On September 11, 2025, Delta Air Lines shares dropped approximately 4.4 percent in morning trading.
At the Morgan Stanley Conference held earlier the same day, the company reaffirmed its full-year earnings guidance and tightened its third-quarter revenue forecast to a 2 to 4 percent increase year over year.
Delta’s President Glen Hauenstein and Vice President of Investor Relations Julie Stewart engaged with investors, highlighting factors shaping the company’s outlook for the rest of 2025.
They emphasized strong demand growth in premium cabins, which now generate over 50 percent of Delta’s revenue, alongside challenges filling economy-class seats, especially on domestic routes.
The sharp decline in Delta’s stock contrasted with broader gains across other airline shares, which rose between 0.5 and 1.5 percent, with some, like Frontier Airlines, gaining over 5 percent.

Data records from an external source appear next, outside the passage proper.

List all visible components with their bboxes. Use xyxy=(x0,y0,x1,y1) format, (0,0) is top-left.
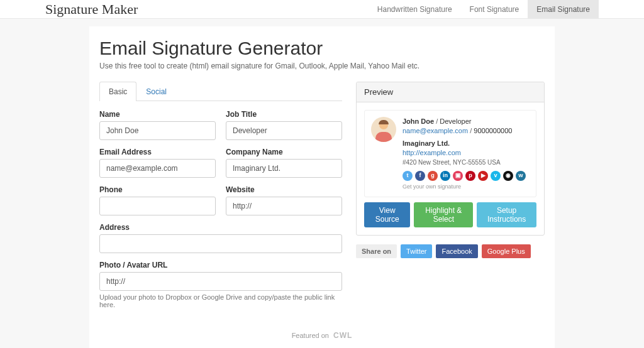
preview-heading: Preview xyxy=(357,82,544,102)
email-label: Email Address xyxy=(99,148,216,156)
preview-address: #420 New Street, NYC-55555 USA xyxy=(402,158,526,167)
photo-url-help: Upload your photo to Dropbox or Google D… xyxy=(99,293,342,308)
preview-tagline[interactable]: Get your own signature xyxy=(402,183,526,191)
preview-job: Developer xyxy=(440,117,471,125)
instagram-icon[interactable]: ▣ xyxy=(453,171,463,181)
address-label: Address xyxy=(99,223,342,232)
featured-logo: CWL xyxy=(333,331,352,340)
preview-sep1: / xyxy=(434,117,440,125)
preview-sep2: / xyxy=(468,127,474,134)
brand-logo[interactable]: Signature Maker xyxy=(45,1,138,18)
preview-phone: 9000000000 xyxy=(474,127,512,134)
signature-card: John Doe / Developer name@example.com / … xyxy=(364,110,536,197)
nav-links: Handwritten Signature Font Signature Ema… xyxy=(369,0,599,19)
form-tabs: Basic Social xyxy=(99,82,342,101)
vimeo-icon[interactable]: v xyxy=(491,171,501,181)
setup-instructions-button[interactable]: Setup Instructions xyxy=(477,202,536,227)
google-plus-icon[interactable]: g xyxy=(428,171,438,181)
address-input[interactable] xyxy=(99,234,342,253)
wordpress-icon[interactable]: w xyxy=(516,171,526,181)
linkedin-icon[interactable]: in xyxy=(440,171,450,181)
preview-name: John Doe xyxy=(402,117,434,125)
nav-font-signature[interactable]: Font Signature xyxy=(461,0,528,19)
twitter-icon[interactable]: t xyxy=(402,171,413,181)
main-container: Email Signature Generator Use this free … xyxy=(89,26,555,348)
share-twitter-button[interactable]: Twitter xyxy=(401,244,432,258)
email-input[interactable] xyxy=(99,159,216,178)
website-input[interactable] xyxy=(226,197,342,215)
youtube-icon[interactable]: ▶ xyxy=(478,171,488,181)
company-input[interactable] xyxy=(226,159,342,178)
facebook-icon[interactable]: f xyxy=(415,171,425,181)
view-source-button[interactable]: View Source xyxy=(364,202,410,227)
page-subtitle: Use this free tool to create (html) emai… xyxy=(99,62,545,70)
tab-social[interactable]: Social xyxy=(136,82,176,101)
preview-company: Imaginary Ltd. xyxy=(402,139,450,147)
pinterest-icon[interactable]: p xyxy=(465,171,475,181)
page-title: Email Signature Generator xyxy=(99,38,545,59)
preview-column: Preview John Doe / Developer name@exampl… xyxy=(356,82,545,316)
job-title-label: Job Title xyxy=(226,110,342,119)
job-title-input[interactable] xyxy=(226,121,342,140)
website-label: Website xyxy=(226,185,342,194)
phone-label: Phone xyxy=(99,185,216,194)
share-google-plus-button[interactable]: Google Plus xyxy=(482,244,531,258)
featured-on: Featured on CWL xyxy=(99,316,545,346)
company-label: Company Name xyxy=(226,148,342,156)
preview-social-icons: t f g in ▣ p ▶ v ◉ w xyxy=(402,171,526,181)
avatar xyxy=(371,117,396,142)
name-input[interactable] xyxy=(99,121,216,140)
form-column: Basic Social Name Job Title Email Addres… xyxy=(99,82,342,316)
share-on-label: Share on xyxy=(356,244,397,258)
highlight-select-button[interactable]: Highlight & Select xyxy=(414,202,473,227)
preview-email[interactable]: name@example.com xyxy=(402,127,468,134)
nav-email-signature[interactable]: Email Signature xyxy=(528,0,599,19)
photo-url-label: Photo / Avatar URL xyxy=(99,261,342,269)
nav-handwritten-signature[interactable]: Handwritten Signature xyxy=(369,0,461,19)
top-nav-bar: Signature Maker Handwritten Signature Fo… xyxy=(0,0,644,19)
name-label: Name xyxy=(99,110,216,119)
photo-url-input[interactable] xyxy=(99,272,342,291)
steam-icon[interactable]: ◉ xyxy=(503,171,513,181)
preview-panel: Preview John Doe / Developer name@exampl… xyxy=(356,82,545,236)
preview-website[interactable]: http://example.com xyxy=(402,149,461,156)
tab-basic[interactable]: Basic xyxy=(99,82,136,101)
phone-input[interactable] xyxy=(99,197,216,215)
share-facebook-button[interactable]: Facebook xyxy=(436,244,477,258)
featured-text: Featured on xyxy=(292,332,329,339)
share-row: Share on Twitter Facebook Google Plus xyxy=(356,244,545,258)
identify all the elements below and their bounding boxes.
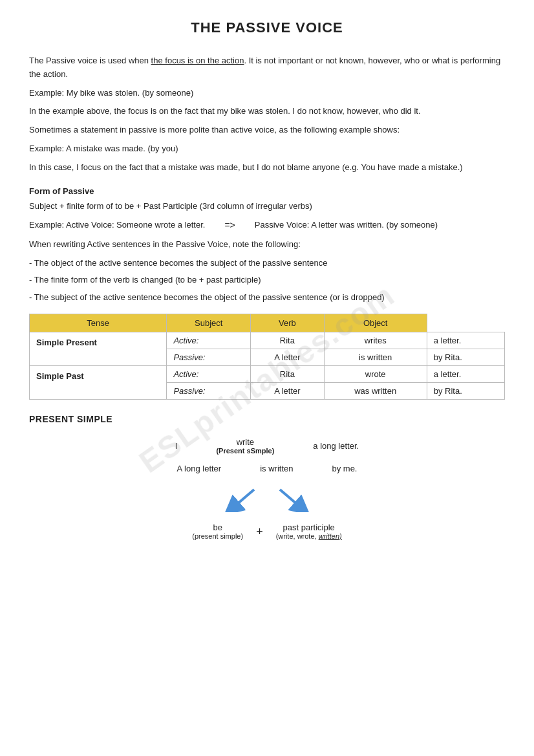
active-verb-item: write (Present sSmple) — [216, 437, 274, 455]
form-heading: Form of Passive — [29, 186, 505, 196]
subject-passive-spt: A letter — [251, 382, 325, 399]
intro-p1-before: The Passive voice is used when — [29, 56, 151, 65]
be-sub-label: (present simple) — [192, 532, 243, 540]
object-active-spt: a letter. — [427, 365, 504, 382]
active-object-text: a long letter. — [313, 441, 359, 451]
intro-paragraph-4: In this case, I focus on the fact that a… — [29, 161, 505, 175]
formula-row: be (present simple) + past participle (w… — [29, 523, 505, 540]
active-sentence-row: I write (Present sSmple) a long letter. — [29, 437, 505, 455]
right-arrow-icon — [273, 486, 309, 512]
pp-formula-item: past participle (write, wrote, written) — [276, 523, 342, 540]
object-active-sp: a letter. — [427, 332, 504, 349]
rewriting-intro: When rewriting Active sentences in the P… — [29, 238, 505, 252]
pp-sub-text: (write, wrote, — [276, 532, 317, 540]
arrow-diagram — [29, 480, 505, 512]
present-simple-title: PRESENT SIMPLE — [29, 414, 505, 424]
passive-subject: A long letter — [177, 464, 222, 473]
voice-active-spt: Active: — [167, 365, 251, 382]
pp-sub-label: (write, wrote, written) — [276, 532, 342, 540]
be-label: be — [192, 523, 243, 532]
passive-subject-text: A long letter — [177, 464, 222, 473]
intro-p1-underline: the focus is on the action — [151, 56, 244, 65]
example-arrow: => — [224, 218, 235, 232]
passive-example: Passive Voice: A letter was written. (by… — [255, 219, 438, 232]
passive-sentence-row: A long letter is written by me. — [29, 464, 505, 473]
be-formula-item: be (present simple) — [192, 523, 243, 540]
verb-active-spt: wrote — [324, 365, 427, 382]
page-title: THE PASSIVE VOICE — [29, 19, 505, 36]
bullet-3: - The subject of the active sentence bec… — [29, 291, 505, 305]
bullet-2: - The finite form of the verb is changed… — [29, 274, 505, 287]
object-passive-sp: by Rita. — [427, 349, 504, 365]
passive-object-text: by me. — [332, 464, 357, 473]
verb-passive-spt: was written — [324, 382, 427, 399]
active-verb-text: write — [216, 437, 274, 447]
table-header-tense: Tense — [30, 314, 167, 332]
verb-passive-sp: is written — [324, 349, 427, 365]
intro-paragraph-1: The Passive voice is used when the focus… — [29, 54, 505, 81]
present-simple-section: PRESENT SIMPLE I write (Present sSmple) … — [29, 414, 505, 540]
plus-sign: + — [256, 525, 263, 539]
table-row: Simple Past Active: Rita wrote a letter. — [30, 365, 505, 382]
voice-active-sp: Active: — [167, 332, 251, 349]
bullet-1: - The object of the active sentence beco… — [29, 257, 505, 270]
intro-example-2: Example: A mistake was made. (by you) — [29, 142, 505, 156]
intro-example-1: Example: My bike was stolen. (by someone… — [29, 87, 505, 100]
active-example: Example: Active Voice: Someone wrote a l… — [29, 219, 205, 232]
left-arrow-icon — [225, 486, 261, 512]
active-object: a long letter. — [313, 441, 359, 451]
grammar-table: Tense Subject Verb Object Simple Present… — [29, 314, 505, 400]
passive-object: by me. — [332, 464, 357, 473]
object-passive-spt: by Rita. — [427, 382, 504, 399]
tense-simple-present: Simple Present — [30, 332, 167, 365]
pp-italic-text: written) — [319, 532, 342, 540]
subject-passive-sp: A letter — [251, 349, 325, 365]
subject-active-sp: Rita — [251, 332, 325, 349]
voice-passive-spt: Passive: — [167, 382, 251, 399]
table-header-subject: Subject — [167, 314, 251, 332]
passive-verb-item: is written — [260, 464, 293, 473]
intro-paragraph-3: Sometimes a statement in passive is more… — [29, 124, 505, 137]
voice-passive-sp: Passive: — [167, 349, 251, 365]
active-subject: I — [175, 441, 178, 451]
tense-simple-past: Simple Past — [30, 365, 167, 399]
table-header-object: Object — [324, 314, 427, 332]
table-row: Simple Present Active: Rita writes a let… — [30, 332, 505, 349]
pp-label: past participle — [276, 523, 342, 532]
intro-paragraph-2: In the example above, the focus is on th… — [29, 105, 505, 118]
svg-line-3 — [280, 490, 303, 509]
active-verb-label: (Present sSmple) — [216, 447, 274, 455]
active-subject-text: I — [175, 441, 178, 451]
table-header-verb: Verb — [251, 314, 325, 332]
subject-active-spt: Rita — [251, 365, 325, 382]
passive-verb-text: is written — [260, 464, 293, 473]
formula-text: Subject + finite form of to be + Past Pa… — [29, 200, 505, 213]
verb-active-sp: writes — [324, 332, 427, 349]
example-line: Example: Active Voice: Someone wrote a l… — [29, 218, 505, 232]
svg-line-1 — [231, 490, 254, 509]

Delta reaffirmed its full-year earnings per share (EPS) guidance of $5.25 to $6.25 for 2025 and third-quarter EPS between $1.25 and $1.75.
The airline is focusing on debt reduction and capacity management to navigate ongoing uncertainties.
Recently, Delta announced new services for the summer of 2026, introducing two routes from Los Angeles International Airport (LAX) and four routes from Boston to Europe.